### Supplied information
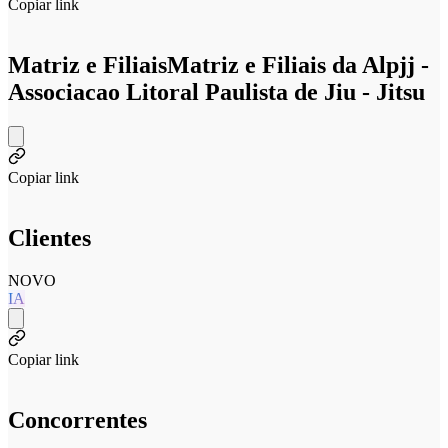
Copiar link
Matriz e Filiais
Matriz e Filiais da Alpjj -
Associacao Litoral Paulista de Jiu - Jitsu
Copiar link
Clientes
NOVO
IA
Copiar link
Concorrentes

### Exercise objective
For the word "Matriz", count the lines of the records above that hold it and state only that count.

### Solution for this task
2